==== Data section ====

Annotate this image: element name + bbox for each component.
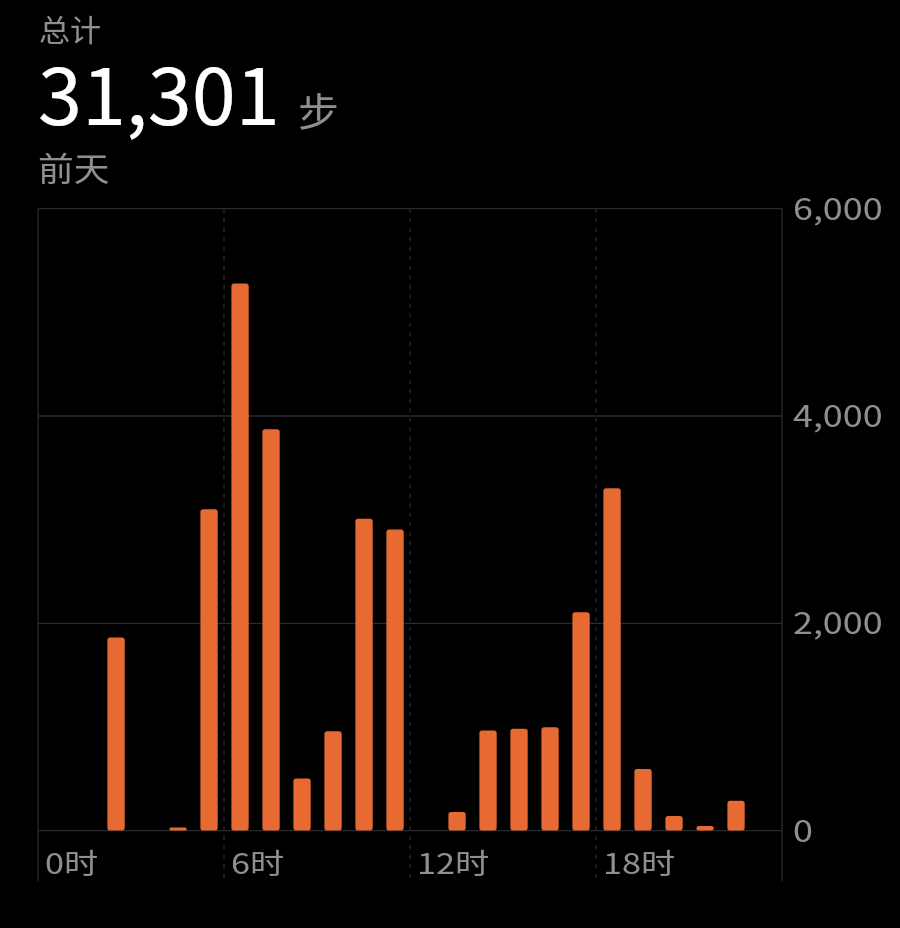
button[interactable]: 总计 31,301 步 前天: [0, 0, 900, 196]
button[interactable]: 每小时步数柱状图: [30, 200, 790, 890]
staticText: 0: [793, 808, 813, 850]
staticText: 步: [298, 81, 340, 137]
staticText: 31,301: [38, 35, 280, 148]
staticText: 前天: [38, 143, 109, 190]
staticText: 0时: [45, 841, 99, 881]
staticText: 6时: [231, 841, 285, 881]
staticText: 4,000: [793, 393, 883, 435]
staticText: 6,000: [793, 186, 883, 228]
staticText: 2,000: [793, 600, 883, 642]
staticText: 18时: [603, 841, 676, 881]
staticText: 12时: [417, 841, 490, 881]
staticText: 总计: [39, 6, 102, 49]
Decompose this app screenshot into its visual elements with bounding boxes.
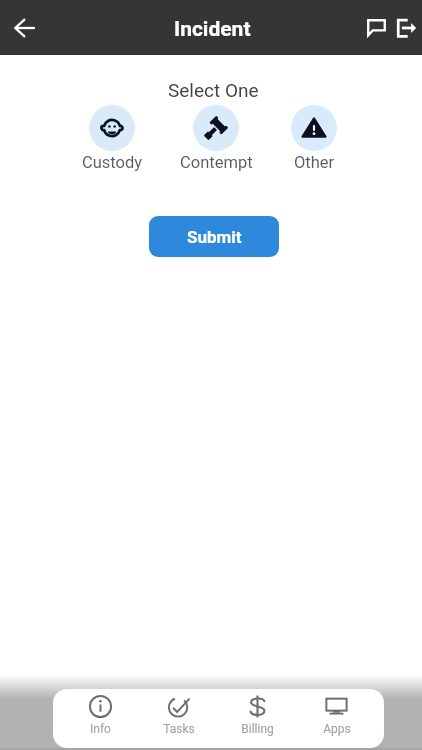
button[interactable]: Contempt (170, 105, 262, 172)
staticText: Select One (168, 79, 259, 101)
button[interactable]: Other (268, 105, 360, 172)
staticText: Other (294, 153, 335, 172)
staticText: Submit (187, 227, 242, 247)
staticText: Info (90, 722, 111, 736)
staticText: Custody (82, 153, 143, 172)
button[interactable]: Back (7, 10, 43, 46)
button[interactable]: Log out (391, 13, 421, 43)
staticText: Tasks (163, 722, 195, 736)
button[interactable]: Apps (297, 689, 376, 748)
button[interactable]: Custody (66, 105, 158, 172)
staticText: Contempt (180, 153, 253, 172)
button[interactable]: Tasks (139, 689, 218, 748)
staticText: Incident (174, 17, 251, 42)
staticText: Apps (323, 722, 351, 736)
staticText: Billing (241, 722, 274, 736)
button[interactable]: Billing (218, 689, 297, 748)
button[interactable]: Info (61, 689, 139, 748)
button[interactable]: Submit (149, 216, 279, 257)
button[interactable]: Messages (361, 13, 391, 43)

====

Try it
Copy each line in the entries above where "Contempt" turns up.

Reply
button[interactable]: Contempt (170, 105, 262, 172)
staticText: Contempt (180, 153, 253, 172)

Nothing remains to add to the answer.